By Robert K. Wilcox:


                      I’ve read a few of the reviews of the History Channel’s first episode of The Bible series that debuted last night. They are not good. My web host, AOL, doesn’t even talk about it, although that’s not unexpected. AOL/Huffpost are Left secular.

                      Well I watched it last night and I thought it was terrific.

                      I came in a little late and don’t know if they started with Adam & Eve, but when I entered it was just before Abraham almost had to offer his son Issac as a sacrifice. The buildup and climax were powerful and moving. I’m a father. What a nightmare that must have been. They showed it. And what a joy it was when God provided the lamb and Abraham, knife atop his son, was given the reprieve.
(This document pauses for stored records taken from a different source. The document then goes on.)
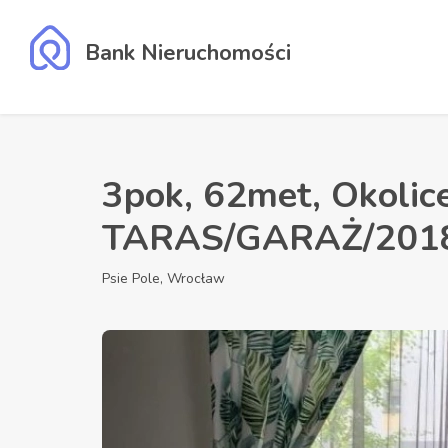
Bank Nieruchomości
3pok, 62met, Okolic
TARAS/GARAŻ/2018
Psie Pole, Wrocław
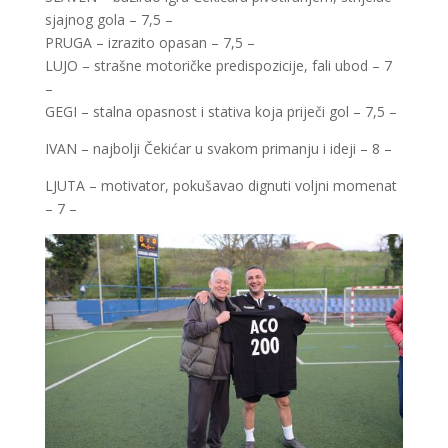
sjajnog gola – 7,5 –
PRUGA – izrazito opasan – 7,5 –
LUJO – strašne motoričke predispozicije, fali ubod – 7
–
GEGI – stalna opasnost i stativa koja priječi gol – 7,5 –
IVAN – najbolji Čekićar u svakom primanju i ideji – 8 –
LJUTA – motivator, pokušavao dignuti voljni momenat
– 7 –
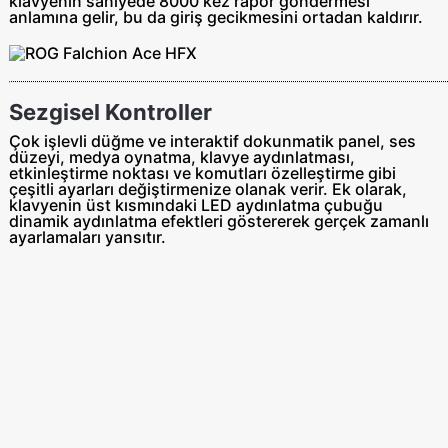
klavyenin saniyede 8000 kez rapor göndermesi
anlamına gelir, bu da giriş gecikmesini ortadan kaldırır.
Sezgisel Kontroller
Çok işlevli düğme ve interaktif dokunmatik panel, ses
düzeyi, medya oynatma, klavye aydınlatması,
etkinleştirme noktası ve komutları özelleştirme gibi
çeşitli ayarları değiştirmenize olanak verir. Ek olarak,
klavyenin üst kısmındaki LED aydınlatma çubuğu
dinamik aydınlatma efektleri göstererek gerçek zamanlı
ayarlamaları yansıtır.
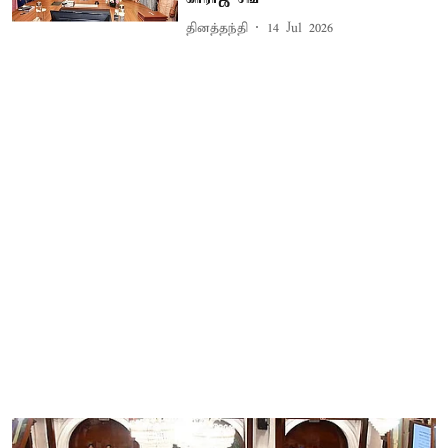
தினத்தந்தி
14 Jul 2026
                      The point of that Biblical story is strong faith, always relevant. Abraham had such faith that he would have given his son for God. That’s inconceivable today. But the God of Abraham was tough. Christians can rejoice that He actually did what he’d asked of Abraham and gave his own son. But then He resurrected him, which gives new meaning to the Old Testament story. Death, where is thy sting? Those who have the faith of Abraham can actually believe they will see their loved ones again. In general, faith can move mountains. Ghandi beat the British with it. Martin Luther King bested segregation with faith.
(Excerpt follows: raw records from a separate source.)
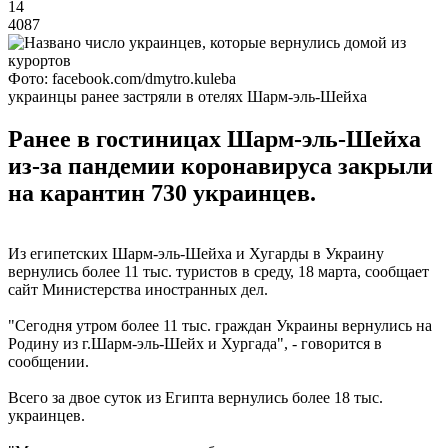
14
4087
Фото: facebook.com/dmytro.kuleba
украинцы ранее застряли в отелях Шарм-эль-Шейха
Ранее в гостиницах Шарм-эль-Шейха
из-за пандемии коронавируса закрыли
на карантин 730 украинцев.
Из египетских Шарм-эль-Шейха и Хугарды в Украину
вернулись более 11 тыс. туристов в среду, 18 марта, сообщает
сайт Министерства иностранных дел.
"Сегодня утром более 11 тыс. граждан Украины вернулись на
Родину из г.Шарм-эль-Шейх и Хургада", - говорится в
сообщении.
Всего за двое суток из Египта вернулись более 18 тыс.
украинцев.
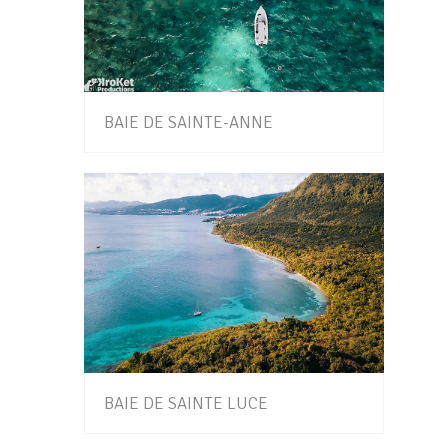
BAIE DE SAINTE-ANNE
BAIE DE SAINTE LUCE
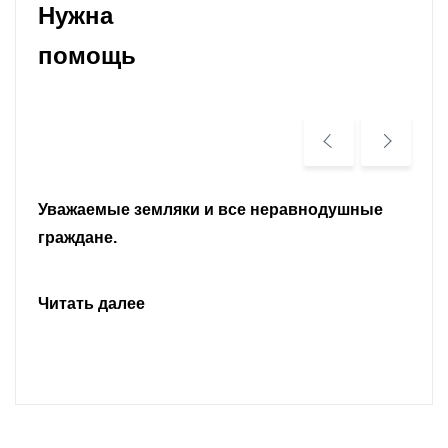
Нужна
помощь
Уважаемые земляки и все неравнодушные
граждане.
Читать далее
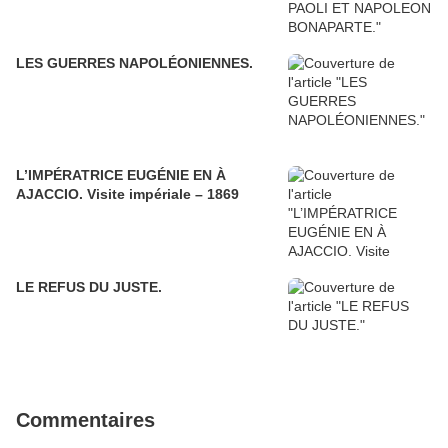
LES GUERRES NAPOLÉONIENNES.
L’IMPÉRATRICE EUGÉNIE EN À
AJACCIO. Visite impériale – 1869
LE REFUS DU JUSTE.
Commentaires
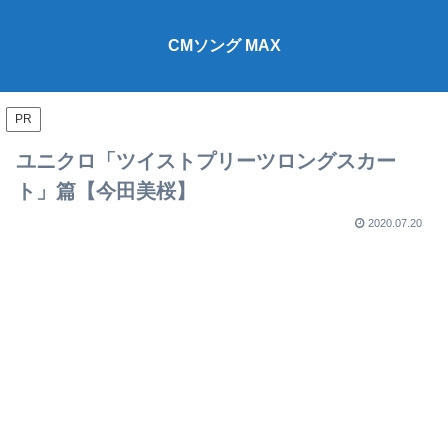
CMソング MAX
PR
ユニクロ「ツイストプリーツロングスカー
ト」篇【今田美桜】
2020.07.20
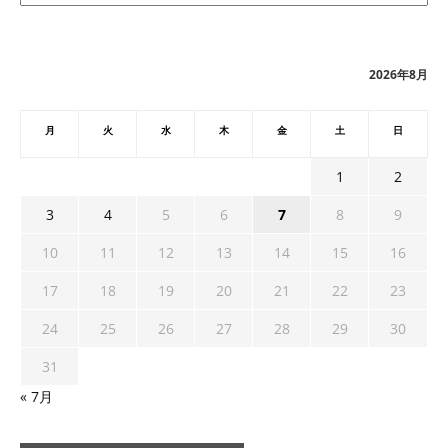
カ
イ
ブ
2026年8月
月
火
水
木
金
土
日
1
2
3
4
5
6
7
8
9
10
11
12
13
14
15
16
17
18
19
20
21
22
23
24
25
26
27
28
29
30
31
« 7月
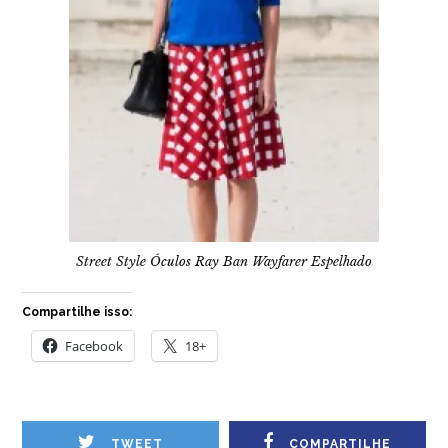
Street Style Óculos Ray Ban Wayfarer Espelhado
Compartilhe isso:
Facebook
18+
TWEET
COMPARTILHE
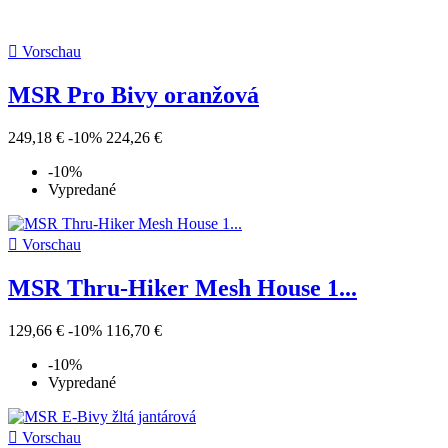

Vorschau
MSR Pro Bivy oranžová
249,18 €
-10%
224,26 €
-10%
Vypredané

Vorschau
MSR Thru-Hiker Mesh House 1...
129,66 €
-10%
116,70 €
-10%
Vypredané

Vorschau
                      I heard the producers of the show a few days prior to its airing. The reporter interviewing them asked, “You don’t actually believe the Bible is literally true?” Without batting an eye, one of them said yes. And that was how they were going to present it in the series. In my opinion that’s the right call. It works perfectly.

                      We live today in a world in which the granddaddy science, physics, says matter, such as an electron, can be in two places at the same time. That’s impossible. But the Quantum Mechanics says it’s true. So why can’t the Bible be true? Archeology is continually finding proofs of its truths. Not only do the Ten Commandments show the way to live a happy, prosperous life but, for instance, the Israelis used the Bible for strategy and to find waterholes in the Six Day War.

                      There’s always room for interpretation – exactly what are the time frames, how did the Dead Sea part? But I remember my mother saying, there’s a man who will give a million dollars to anyone who can prove the Bible false. No one ever got the money. You can believe it’s false. But prove it? That’s a different matter.


                      So portraying it as written is, in my mind, the right decision. I certainly don’t want to see some modern interpretation. Watered down religion doesn’t work. I heard a news cast today. The cardinals meeting in Rome to elect a new Pope were, among other things, concerned with making the Church relevant. Cringe. They’re going to take 2000 to 4000 years of knowledge, history, belief, martyrdom and general blood, sweat and tears throughout the ages and make it relevant? What’s not relevant? In The Bible series we see the same dilemmas human beings have been faced with since Adam and Eve – hate, revenge, jealousy, excess, murder. Need I continue?  Are we going to have hip-hop sermons to solve them?

                      The series did take some license by dressing the male angels who visited Lot in Roman breast plate and giving them ninja fighting skills as they fought the men of Sodom who wanted to sodomize them. But they also were politically correct in not identifying exactly what the men wanted to do as the Bible does. My Living Bible quotes the shouting crowd as demanding of Lot, “Bring out those men to us so we can rape them.”

                      Regardless, the series is well worth watching, strong, true, and moving. I read a reviewer who said he wouldn’t let his children see it. It was too violent, among other things. Well, the world is violent. The key there, in my opinion, is be there to answer your child’s questions. That’s how you fight violence and most of society’s ills – loving family. The world is full of bad things. The Bible addresses them. Based on the opening episodes, I highly recommend it.